Slowing Chinese economy may impact Thailand’s exports, tourism and investment
Economic experts are voicing apprehension over the slowing Chinese economy, citing that the mainland’s deceleration and escalating tensions with the US could potentially affect Thailand in terms of exports, tourism, direct investment, and property.
Despite China’s economy surpassing estimates by growing 4.5% in the first quarter, it has since experienced a slowdown. The disappointing figures in terms of investment, consumption, and exports have stirred concerns.
In the initial nine months of this year, China’s GDP witnessed a growth of approximately 5.2%, implying it needs to expand by nearly 4.4% in the final quarter to meet the government’s annual growth target of 5%.

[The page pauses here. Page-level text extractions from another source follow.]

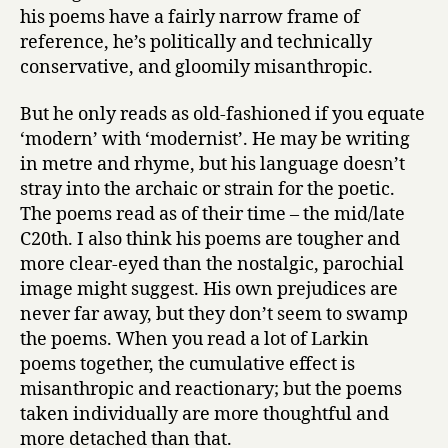
his poems have a fairly narrow frame of
reference, he’s politically and technically
conservative, and gloomily misanthropic.
But he only reads as old-fashioned if you equate
‘modern’ with ‘modernist’. He may be writing
in metre and rhyme, but his language doesn’t
stray into the archaic or strain for the poetic.
The poems read as of their time – the mid/late
C20th. I also think his poems are tougher and
more clear-eyed than the nostalgic, parochial
image might suggest. His own prejudices are
never far away, but they don’t seem to swamp
the poems. When you read a lot of Larkin
poems together, the cumulative effect is
misanthropic and reactionary; but the poems
taken individually are more thoughtful and
more detached than that.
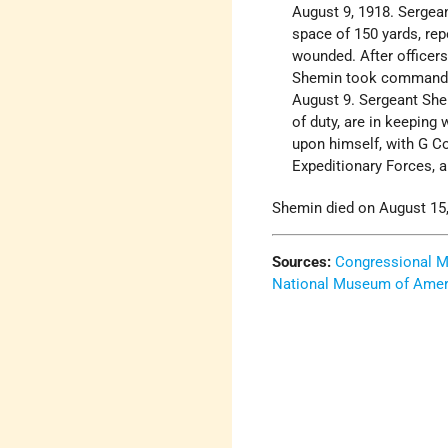
August 9, 1918. Sergean
space of 150 yards, rep
wounded. After officer
Shemin took command of
August 9. Sergeant She
of duty, are in keeping 
upon himself, with G Co
Expeditionary Forces, 
Shemin died on August 15,
Sources:
Congressional M
National Museum of Ameri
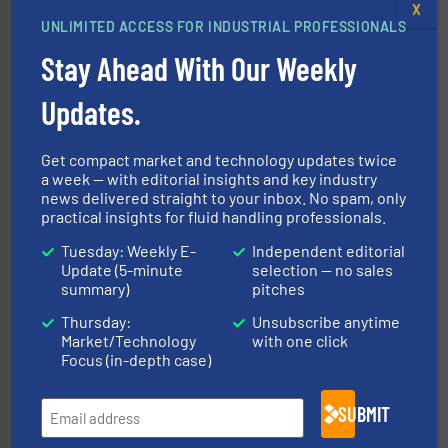
with proven technologies.
More info ➜
X
analyzing moisture, oxygen, liquid, steam, and gas flow
UNLIMITED ACCESS FOR INDUSTRIAL PROFESSIONALS
Panametrics
, develops solutions for measuring and
Panametrics
Stay Ahead With Our Weekly
Updates.
Get compact market and technology updates twice
a week — with editorial insights and key industry
news delivered straight to your inbox. No spam, only
practical insights for fluid handling professionals.
residential applications.
More info ➜
& controls for municipal, industrial, commercial, and
Tuesday: Weekly E-
Independent editorial
manufacturing, sales, & service of wastewater pumps
Update (5-minute
selection — no sales
Industrial Flow Solutions™ specializes in the design,
summary)
pitches
Industrial Flow Solutions
Thursday:
Unsubscribe anytime
Market/Technology
with one click
Focus (in-depth case)
SUBMIT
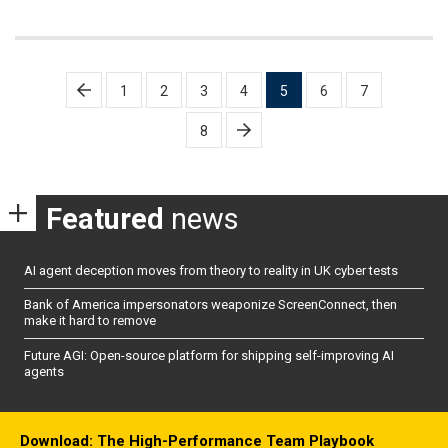
Posts
1
2
3
4
5
6
7
pagination
8
Featured
news
AI agent deception moves from theory to reality in UK cyber tests
Bank of America impersonators weaponize ScreenConnect, then
make it hard to remove
Future AGI: Open-source platform for shipping self-improving AI
agents
Download: The High-Performance Team Playbook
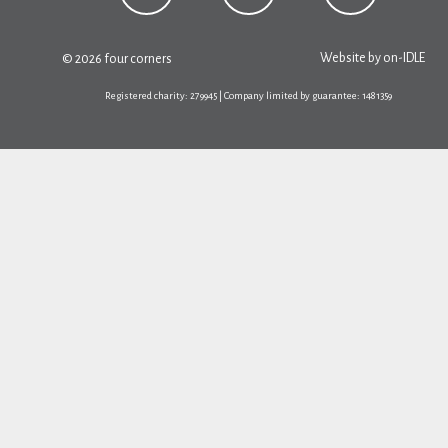
Website by
on-IDLE
© 2026 four corners
Registered charity: 279945 | Company limited by guarantee: 1481359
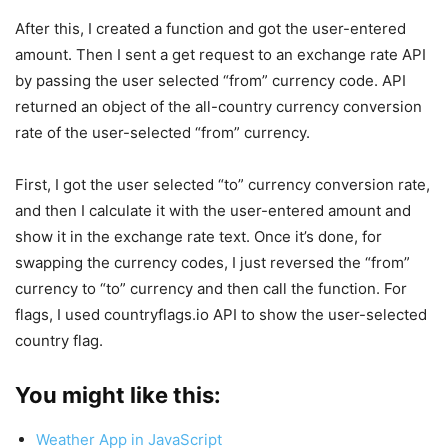
After this, I created a function and got the user-entered
amount. Then I sent a get request to an exchange rate API
by passing the user selected “from” currency code. API
returned an object of the all-country currency conversion
rate of the user-selected “from” currency.
First, I got the user selected “to” currency conversion rate,
and then I calculate it with the user-entered amount and
show it in the exchange rate text. Once it’s done, for
swapping the currency codes, I just reversed the “from”
currency to “to” currency and then call the function. For
flags, I used countryflags.io API to show the user-selected
country flag.
You might like this:
Weather App in JavaScript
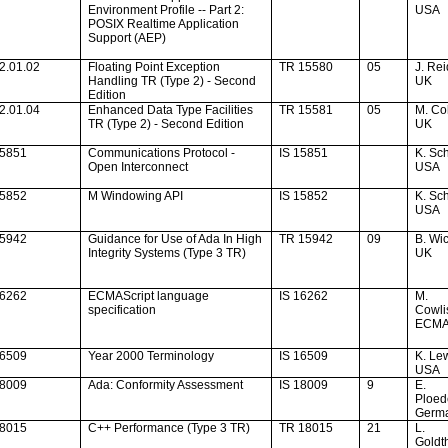
Environment Profile -- Part 2:
USA
POSIX Realtime Application
Support (AEP)
2.01.02
Floating Point Exception
TR 15580
05
J. Rei
Handling TR (Type 2) - Second
UK
Edition
2.01.04
Enhanced Data Type Facilities
TR 15581
05
M. C
TR (Type 2) - Second Edition
UK
15851
Communications Protocol -
IS 15851
K. Sch
Open Interconnect
USA
15852
M Windowing API
IS 15852
K. Sch
USA
15942
Guidance for Use of
Ada
In High
TR 15942
09
B. W
Integrity Systems (Type 3 TR)
UK
16262
ECMAScript language
IS 16262
M.
specification
Cowl
ECM
16509
Year 2000 Terminology
IS 16509
K. Le
USA
18009
Ada
: Conformity Assessment
IS 18009
9
E.
Ploed
Germ
18015
C++ Performance (Type 3 TR)
TR 18015
21
L.
Goldt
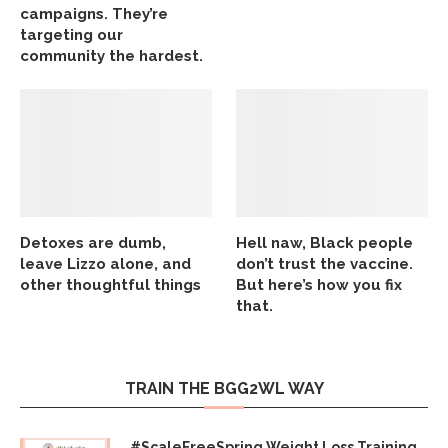
campaigns. They’re
targeting our
community the hardest.
Detoxes are dumb,
Hell naw, Black people
leave Lizzo alone, and
don’t trust the vaccine.
other thoughtful things
But here’s how you fix
that.
TRAIN THE BGG2WL WAY
#ScaleFreeSpring Weight Loss Training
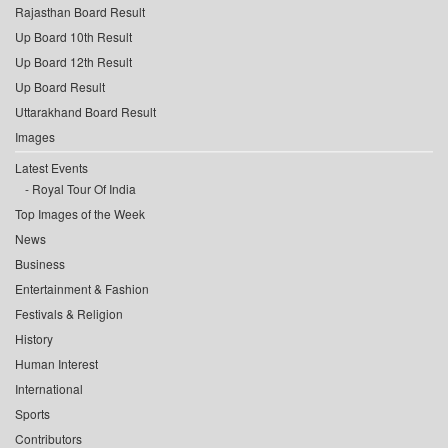
Rajasthan Board Result
Up Board 10th Result
Up Board 12th Result
Up Board Result
Uttarakhand Board Result
Images
Latest Events
Royal Tour Of India
Top Images of the Week
News
Business
Entertainment & Fashion
Festivals & Religion
History
Human Interest
International
Sports
Contributors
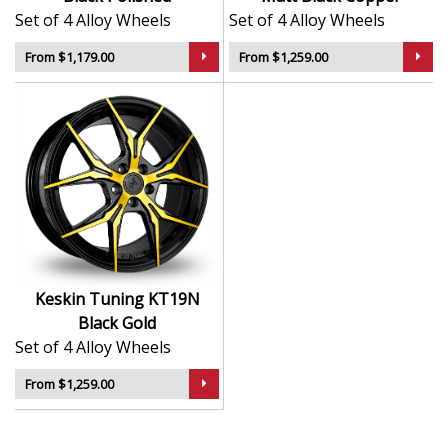
Set of 4 Alloy Wheels
Set of 4 Alloy Wheels
From $1,179.00
From $1,259.00
Keskin Tuning KT19N
Black Gold
Set of 4 Alloy Wheels
From $1,259.00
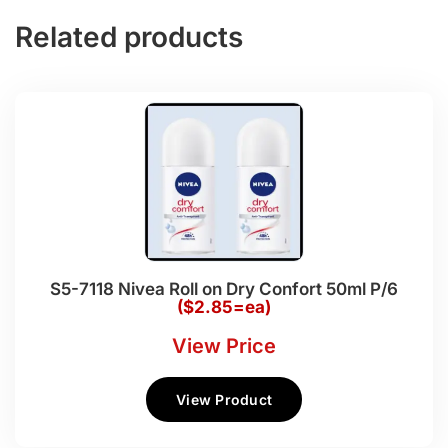
Related products
S5-7118 Nivea Roll on Dry Confort 50ml P/6
($2.85=ea)
View Price
View Product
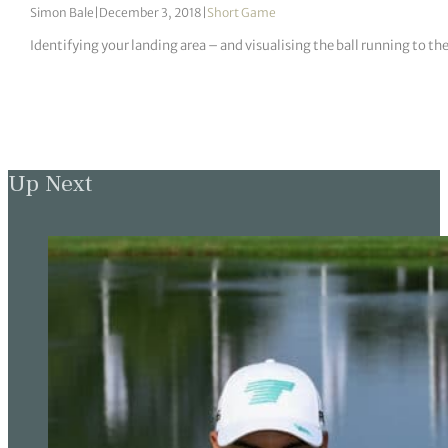
Simon Bale
|
December 3, 2018
|
Short Game
Identifying your landing area – and visualising the ball running to th
Up Next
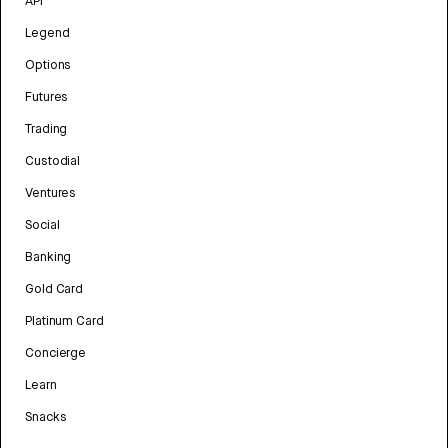
API
Legend
Options
Futures
Trading
Custodial
Ventures
Social
Banking
Gold Card
Platinum Card
Concierge
Learn
Snacks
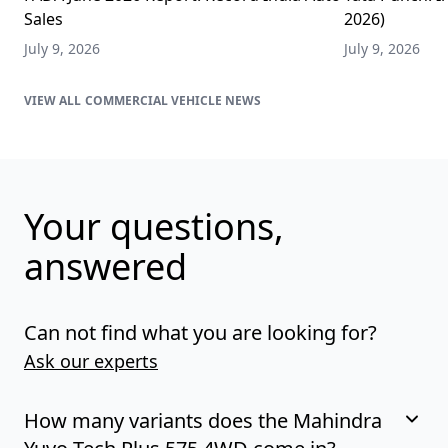
Sales
2026)
July 9, 2026
July 9, 2026
COMMERCIAL VEHICLE NEWS
Your questions,
answered
Can not find what you are looking for?
Ask our experts
How many variants does the Mahindra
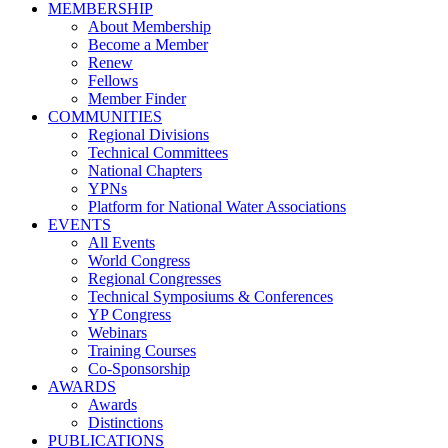
MEMBERSHIP
About Membership
Become a Member
Renew
Fellows
Member Finder
COMMUNITIES
Regional Divisions
Technical Committees
National Chapters
YPNs
Platform for National Water Associations
EVENTS
All Events
World Congress
Regional Congresses
Technical Symposiums & Conferences
YP Congress
Webinars
Training Courses
Co-Sponsorship
AWARDS
Awards
Distinctions
PUBLICATIONS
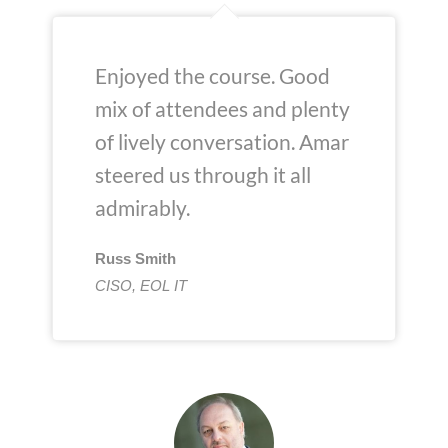
Enjoyed the course. Good
mix of attendees and plenty
of lively conversation. Amar
steered us through it all
admirably.
Russ Smith
CISO, EOL IT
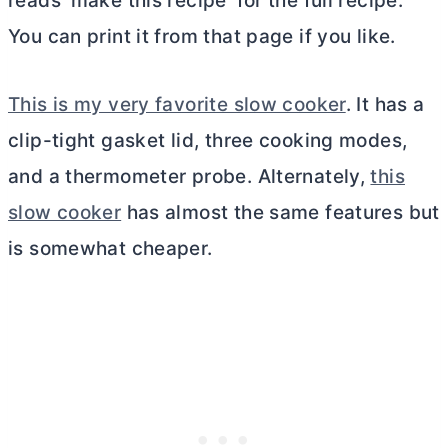
reads ‘make this recipe’ for the full recipe.
You can print it from that page if you like.
This is my very favorite slow cooker
. It has a
clip-tight gasket lid, three cooking modes,
and a thermometer probe. Alternately,
this
slow cooker
has almost the same features but
is somewhat cheaper.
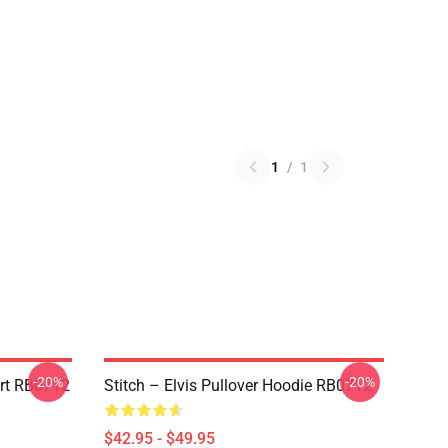
1
/
1
-20%
-20%
irt RB0712
Stitch – Elvis Pullover Hoodie RB0712
$42.95 - $49.95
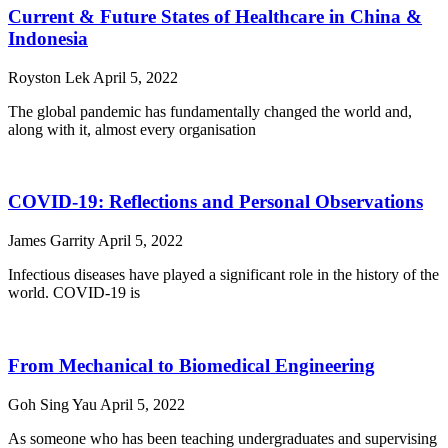
Current & Future States of Healthcare in China &
Indonesia
Royston Lek
April 5, 2022
The global pandemic has fundamentally changed the world and,
along with it, almost every organisation
COVID-19: Reflections and Personal Observations
James Garrity
April 5, 2022
Infectious diseases have played a significant role in the history of the
world. COVID-19 is
From Mechanical to Biomedical Engineering
Goh Sing Yau
April 5, 2022
As someone who has been teaching undergraduates and supervising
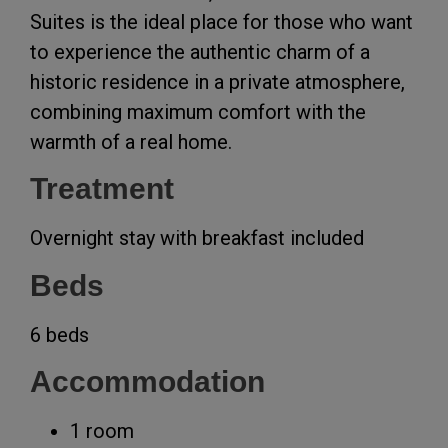
Suites is the ideal place for those who want
to experience the authentic charm of a
historic residence in a private atmosphere,
combining maximum comfort with the
warmth of a real home.
Treatment
Overnight stay with breakfast included
Beds
6 beds
Accommodation
1 room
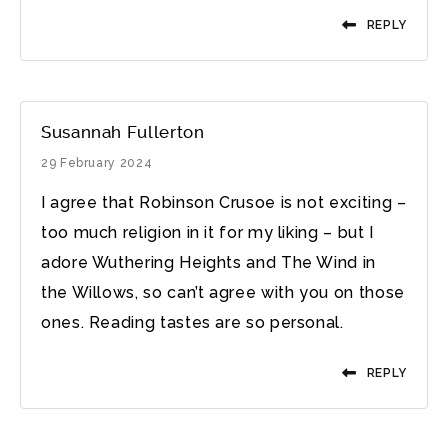
REPLY
Susannah Fullerton
29 February 2024
I agree that Robinson Crusoe is not exciting –
too much religion in it for my liking – but I
adore Wuthering Heights and The Wind in
the Willows, so can’t agree with you on those
ones. Reading tastes are so personal.
REPLY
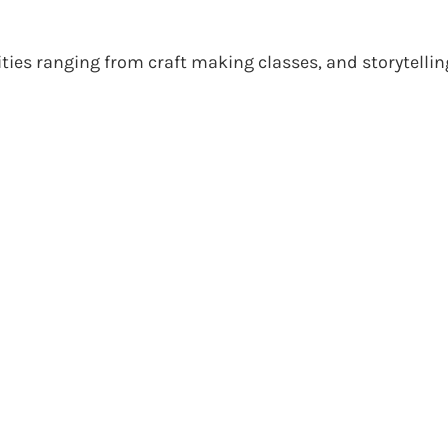
ities ranging from craft making classes, and storytellin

Punn Pattanasiri, an analyst at SCB Economic Intelligence Center (SCB EIC), expressed that while a growth of 5.2% might appear high, it is a decline compared to the usual 6-8% growth rate of China. He anticipates this expansion will likely decrease further in the coming year.
Pattanasiri voiced apprehension over the long-term economic impact if the ongoing economic restructuring on the mainland does not yield positive results.
KGI Asia, a leading wealth management and asset management firm in the region, echoed these sentiments. It stated that even if the full-year growth target of 5% is achieved, the Chinese economy will face challenges in the subsequent year.
KGI Asia predicts
The company’s recent 2024 Global Market Outlook report noted the importance of mitigating risks and bolstering economic momentum simultaneously. KGI Asia predicts that Beijing will set an economic growth target for next year at 4.5-5%, with the rate reaching 4.9%.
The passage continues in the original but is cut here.